__EXERCISE INSTRUCTIONS__.
Omit every image, and transcribe the remaining entries exactly as given.

────────────────────

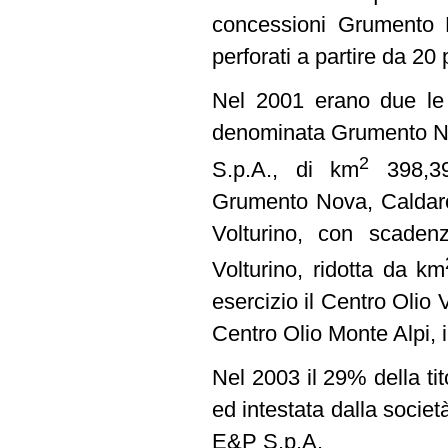
concessioni Grumento N
perforati a partire da 20 
Nel 2001 erano due le c
denominata Grumento Nov
2
S.p.A., di km
398,39 
Grumento Nova, Caldaros
Volturino, con scaden
Volturino, ridotta da km
esercizio il Centro Olio
Centro Olio Monte Alpi, 
Nel 2003 il 29% della ti
ed intestata dalla società
E&P S.p.A.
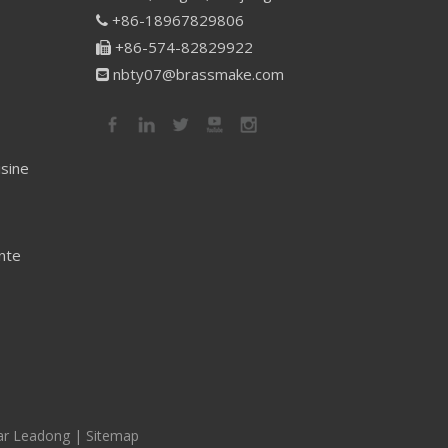
+86-18967829806

+86-574-82829922

nbty07@brassmake.com

isine
nte
ar
Leadong
|
Sitemap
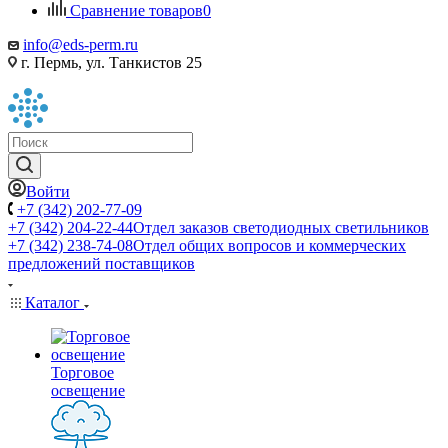
Сравнение товаров
0
info@eds-perm.ru
г. Пермь, ул. Танкистов 25
Войти
+7 (342) 202-77-09
+7 (342) 204-22-44
Отдел заказов светодиодных светильников
+7 (342) 238-74-08
Отдел общих вопросов и коммерческих
предложений поставщиков
Каталог
Торговое
освещение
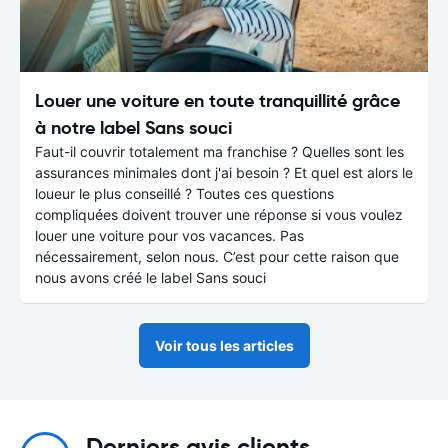
Louer une voiture en toute tranquillité grâce
à notre label Sans souci
Faut-il couvrir totalement ma franchise ? Quelles sont les
assurances minimales dont j'ai besoin ? Et quel est alors le
loueur le plus conseillé ? Toutes ces questions
compliquées doivent trouver une réponse si vous voulez
louer une voiture pour vos vacances. Pas
nécessairement, selon nous. C’est pour cette raison que
nous avons créé le label Sans souci
Voir tous les articles
Derniers avis clients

────────────────────

__RESULT OF THIS EXERCISE__.
concessioni Grumento N
perforati a partire da 20 
Nel 2001 erano due le c
denominata Grumento Nov
2
S.p.A., di km
398,39 
Grumento Nova, Caldaros
Volturino, con scaden
Volturino, ridotta da km
esercizio il Centro Olio
Centro Olio Monte Alpi, 
Nel 2003 il 29% della ti
ed intestata dalla società
E&P S.p.A.
+86-18967829806

+86-574-82829922

nbty07@brassmake.com

isine
nte
ar
Leadong
|
Sitemap
Сравнение товаров
0
info@eds-perm.ru
г. Пермь, ул. Танкистов 25
Войти
+7 (342) 202-77-09
+7 (342) 204-22-44
Отдел заказов светодиодных светильников
+7 (342) 238-74-08
Отдел общих вопросов и коммерческих
предложений поставщиков
Каталог
Торговое
освещение
Louer une voiture en toute tranquillité grâce
à notre label Sans souci
Faut-il couvrir totalement ma franchise ? Quelles sont les
assurances minimales dont j'ai besoin ? Et quel est alors le
loueur le plus conseillé ? Toutes ces questions
compliquées doivent trouver une réponse si vous voulez
louer une voiture pour vos vacances. Pas
nécessairement, selon nous. C’est pour cette raison que
nous avons créé le label Sans souci
Voir tous les articles
Derniers avis clients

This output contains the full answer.